Già 5 anni fa fummo i soli, come APL, a presentare 2 liste con rappresentanza paritaria dei generi, andando anche oltre quella che poi è diventata norma di legge. Le prossime amministrative, infatti, vedranno obbligatoriamente la presenza di entrambi i generi, ciascuno in numero non inferiore ad un terzo del totale, e sarà possibile esprimere, nell'ambito della stessa lista, una doppia preferenza purché di genere diverso.
Ci auguriamo che questa possibilità possa portare a una rappresentanza dei generi in Consiglio comunale meno mortificante di quella attuale che vede una sola donna su 32 consiglieri, caso peggiore tra i capoluoghi di Provincia italiani.

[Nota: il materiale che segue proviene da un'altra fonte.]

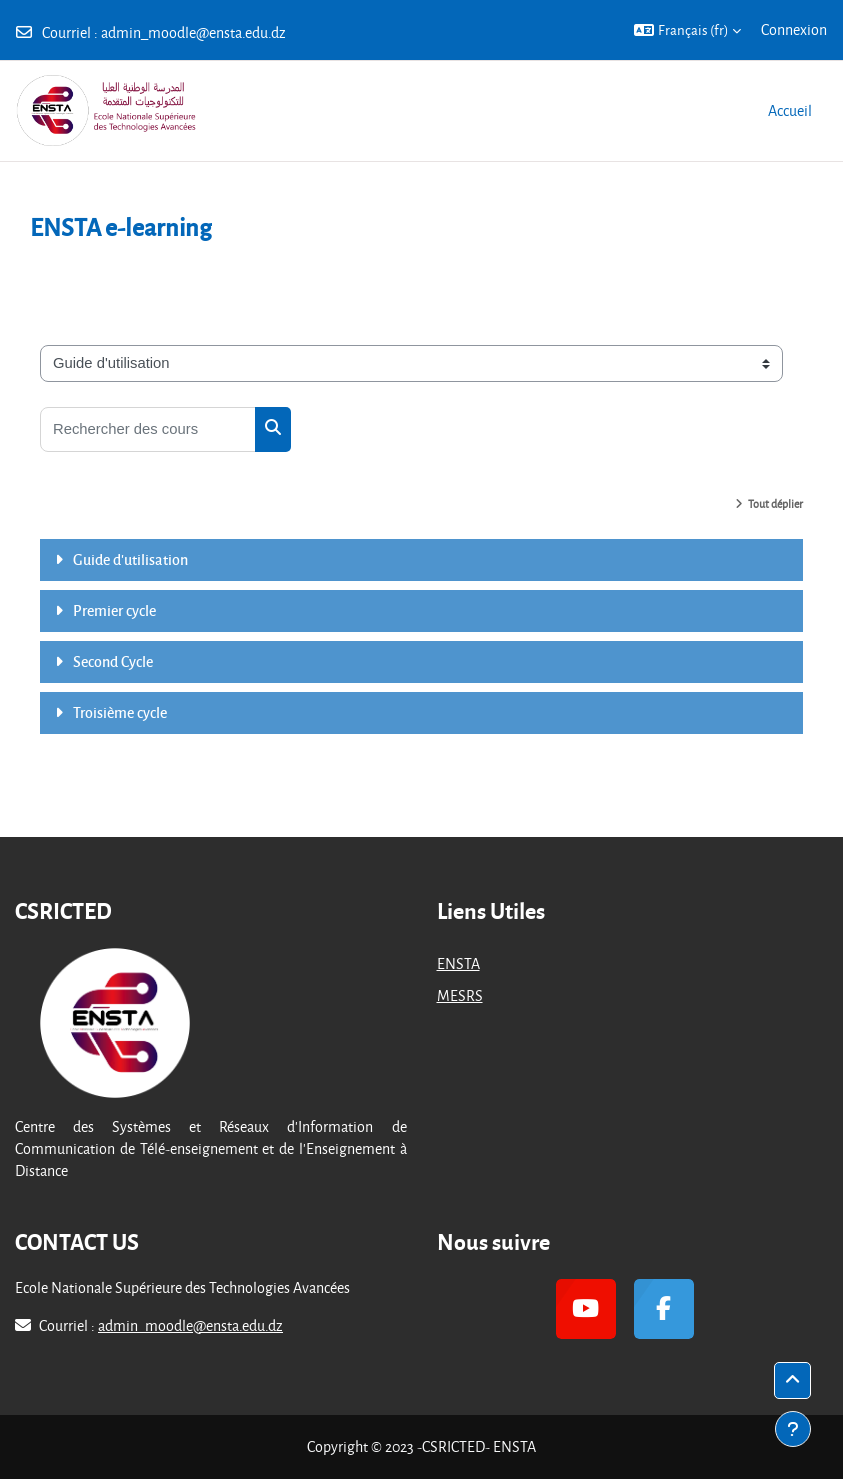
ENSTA (458, 963)
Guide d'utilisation (130, 559)
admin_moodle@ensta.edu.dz (193, 32)
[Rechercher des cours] (148, 429)
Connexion (794, 29)
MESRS (460, 995)
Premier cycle (114, 610)
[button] (687, 30)
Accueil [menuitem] (790, 110)
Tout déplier (775, 503)
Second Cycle (113, 661)
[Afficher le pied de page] (793, 1429)
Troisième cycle (120, 712)
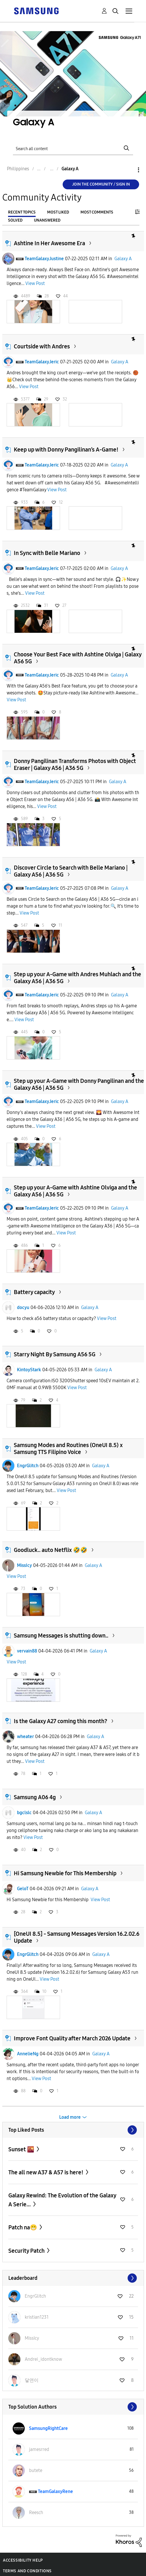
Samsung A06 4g (35, 1797)
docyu (23, 1307)
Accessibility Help (23, 2560)
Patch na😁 (23, 2227)
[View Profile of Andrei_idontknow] (43, 2359)
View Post (35, 283)
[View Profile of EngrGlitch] (35, 2296)
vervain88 (27, 1651)
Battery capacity (34, 1292)
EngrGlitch (28, 1465)
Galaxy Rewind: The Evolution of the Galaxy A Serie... (62, 2200)
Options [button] (128, 169)
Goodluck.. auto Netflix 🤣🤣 (50, 1549)
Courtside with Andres (42, 346)
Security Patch (27, 2250)
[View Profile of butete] (35, 2470)
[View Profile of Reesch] (36, 2512)
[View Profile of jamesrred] (39, 2449)
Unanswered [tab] (47, 220)
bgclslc (24, 1812)
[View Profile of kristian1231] (37, 2317)
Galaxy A (123, 258)
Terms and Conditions (27, 2571)
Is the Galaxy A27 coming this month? (60, 1721)
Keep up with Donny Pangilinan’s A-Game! (66, 449)
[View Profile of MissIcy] (32, 2338)
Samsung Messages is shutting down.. (61, 1635)
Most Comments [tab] (96, 212)
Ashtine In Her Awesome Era (49, 243)
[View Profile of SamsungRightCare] (48, 2428)
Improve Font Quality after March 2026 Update (72, 2038)
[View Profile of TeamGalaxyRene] (55, 2491)
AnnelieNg (28, 2053)
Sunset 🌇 (21, 2149)
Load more (70, 2117)
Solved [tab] (15, 220)
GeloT (22, 1888)
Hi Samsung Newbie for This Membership (65, 1873)
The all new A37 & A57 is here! (46, 2172)
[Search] (73, 148)
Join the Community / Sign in (101, 184)
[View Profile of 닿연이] (32, 2380)
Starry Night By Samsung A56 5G (54, 1354)
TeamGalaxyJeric (42, 362)
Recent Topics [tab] (22, 212)
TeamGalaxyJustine (44, 258)
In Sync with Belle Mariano (47, 552)
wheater (25, 1736)
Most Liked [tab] (58, 212)
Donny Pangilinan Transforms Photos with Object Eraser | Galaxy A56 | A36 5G (75, 764)
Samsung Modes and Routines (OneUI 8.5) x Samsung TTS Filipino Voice (68, 1448)
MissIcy (24, 1565)
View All (73, 2130)
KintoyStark (29, 1369)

Questo accadrà solo se nella composizione delle liste, le donne non verranno inserite come "bandierine" per rispettare le "quote rosa". Sappiamo, perché accade anche nel nostro gruppo, quante siano le donne impegnate nelle associazioni sociali e culturali, e con quanta efficacia e abnegazione siano attive nel volontariato e nelle lotte. Forse non è un caso che le nostre candidature più votate nella passata tornata elettorale siano candidature femminili.

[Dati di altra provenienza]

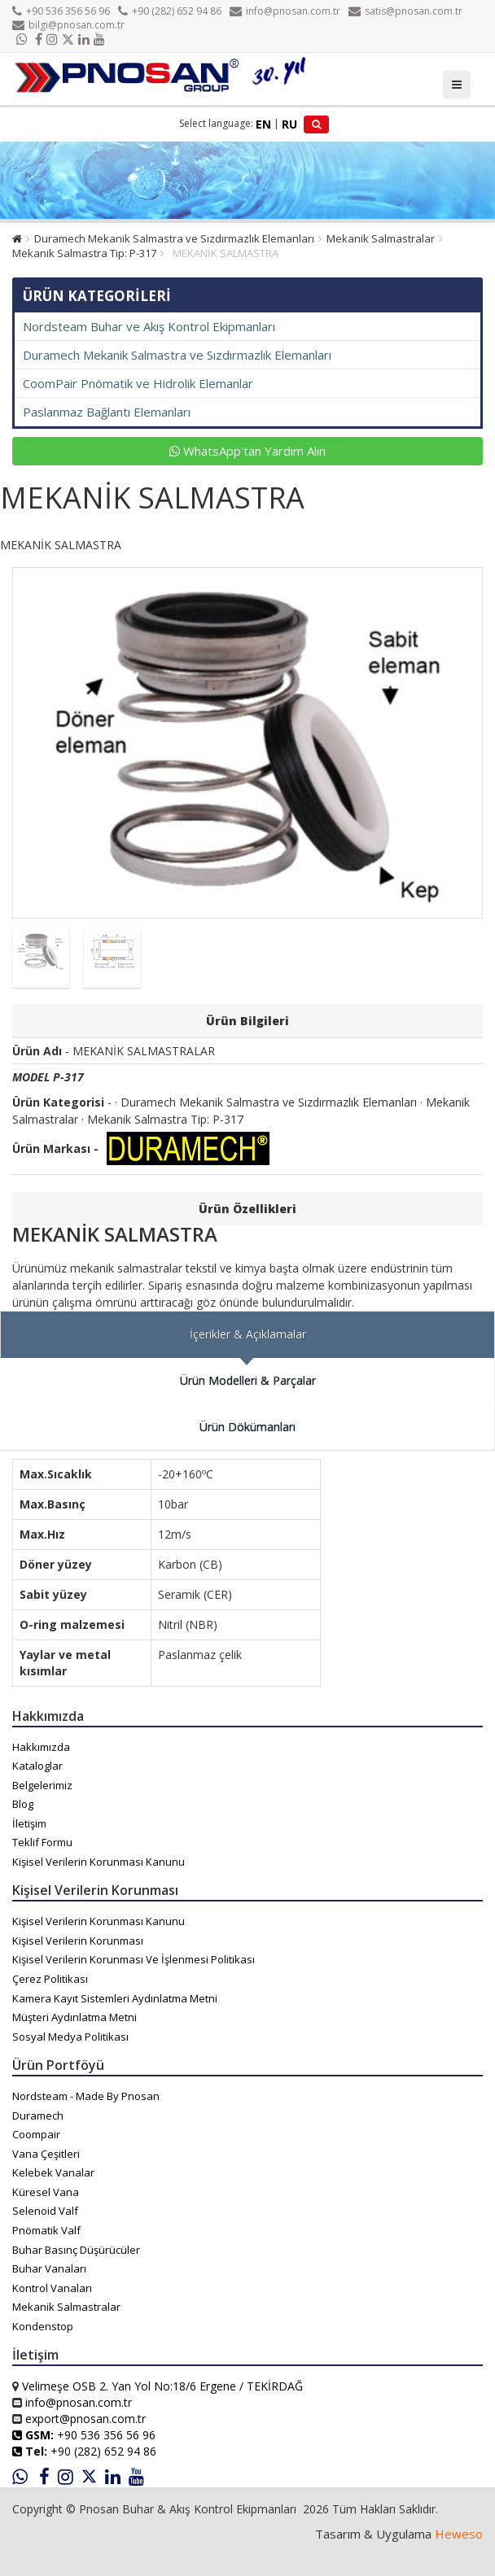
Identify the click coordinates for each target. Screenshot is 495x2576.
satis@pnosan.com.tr (405, 11)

Per questo invitiamo le donne a candidarsi e autorappresentarsi superando l'apparente dicotomia tra impegno sociale e partecipazione alla vita politica, anche per restituire il senso più alto e più giusto alla parola "politica", perché chi si impegna in favore degli ultimi fa politica, chi lotta per un ambiente più sano fa politica, chi organizza iniziative volte all'inclusione e alla coesione sociale fa politica, e anche una donna che denuncia una violenza o un sopruso sul lavoro, soprattutto in questo Paese, fa politica. Così come chi educa al riconoscimento della differenza come valore aggiunto o dell'autodeterminazione di tutti gli uomini e le donne a come e dove vivere.
#LOTTOmarzo manifestiamo tutte e tutti contro la violenza in tutte le sue forme e per una società rispettosa delle differenze, equa ed inclusiva perché è insieme che si raggiungono, anche nelle lotte, i traguardi più ambiziosi.